Patel is wholly believable as an action hero, especially a scrappy one who's particularly good at taking a punch and getting back up. He's desperate, furious, and unwilling to lose a melee, even if he has to debase himself and fight dirty to stay alive. He's absolutely not cool, and that absolutely makes him cool. Patel the action director is also adept, adopting a fast-paced, scrappy style of shooting that emphasizes desperation and chaos over anything else. While he doesn't showcase the polish of a Chad Stahelski or a Gareth Evans, it feels intentional. This is a rougher kind of action movie, starring rougher characters.
Too much of a good thing?
When the fists stop flying, Patel offers the audience a full meal, and one that frankly is too overstuffed for its own good at times. In "Monkey Man," revenge is a dish best served with sides of political commentary, neon-soaked depravity, and goofball comedy. Subtext is chucked out the window, as metaphors are clearly drawn and presented in such a way to make sure everyone, even the folks back in the cheap seats, will see them and get the point. There's a righteous fury to it all — "Monkey Man" is a scream of rage from folks who have been crushed by a world where the rich get richer, and the marginalized have to dodge becoming victims on a daily basis. It's not just a tale of personal vengeance as much as it is a cathartic declaration of war for everyone who feels oppressed by a broken system.
It's admirable and rich material for an action movie, but Patel doesn't quite trust his audience to put two and two together. It's a kitchen sink approach, a messy one, but you could also argue that this is a landscape that demands it. The gap between the worlds showcased in the movie — the opulent wealth of the villains and the dire poverty of those under their thumb — is very real, and so divergent that it borders on reality creating its own outlandish cartoon. Perhaps Patel's instincts are right to just put it all out there, but one wishes it was a bit more refined, its ideas more tightly packaged, for lack of a better term.
However, the mere fact that "Monkey Man" demands its audience embrace this kind of conversation suggests he's accomplished what he set out to do in the first place: make an action movie with some real meat on the bone. Before tearing that meat right off in a bunch of brutal fistfights.

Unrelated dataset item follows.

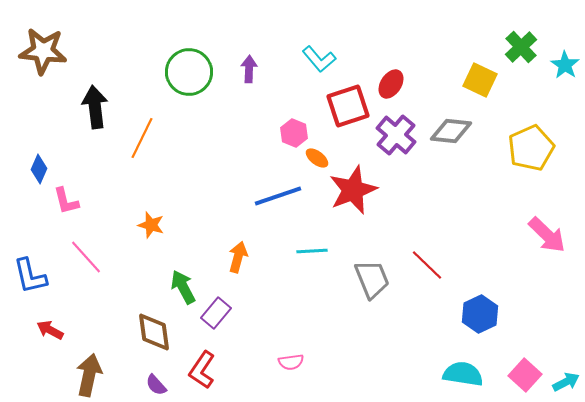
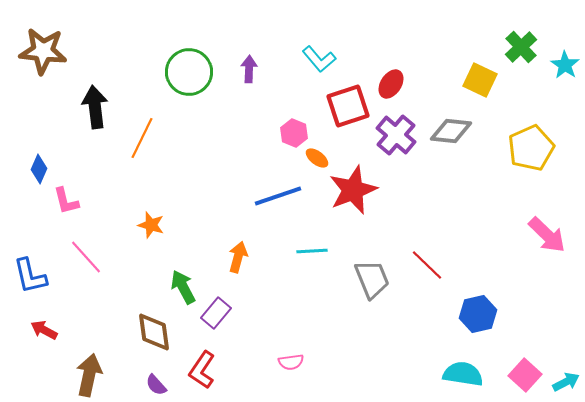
blue hexagon: moved 2 px left; rotated 12 degrees clockwise
red arrow: moved 6 px left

A director just getting started
"Monkey Man" is certainly a mood of a film, and it's safe to say it's a mood I've never quite seen before. Utterly nasty and slick in its deliberate un-slickness, it wallows as much as it thrills, and ponders as much as it snaps necks. It's a film with a thousand loose ends, and a thousand more reasons to be furious at the world. I can't speak to its accuracy as a portrait of modern India, but I can speak to the tension simmering through it all, and its desire to not so much eat the rich as "beat them to death with whatever implement happens to be on hand." It's an action movie for progressive-minded audiences who need some kind of relief in an era of instability and terror as well as an action movie for folks who just want to watch Dev Patel decimate every single person who dares cross his path. It's a good time at the movies.
But it is occasionally a great time at the movies. The highest highs are frankly extraordinary. I can't help but feel Patel's first-time-director energy, that "I may never get to do this again" vibe that pulsates throughout the film and leads to its overstuffed plate, doesn't allow it to fully take flight. The good news is that Patel is clearly going to work again. He's just getting started.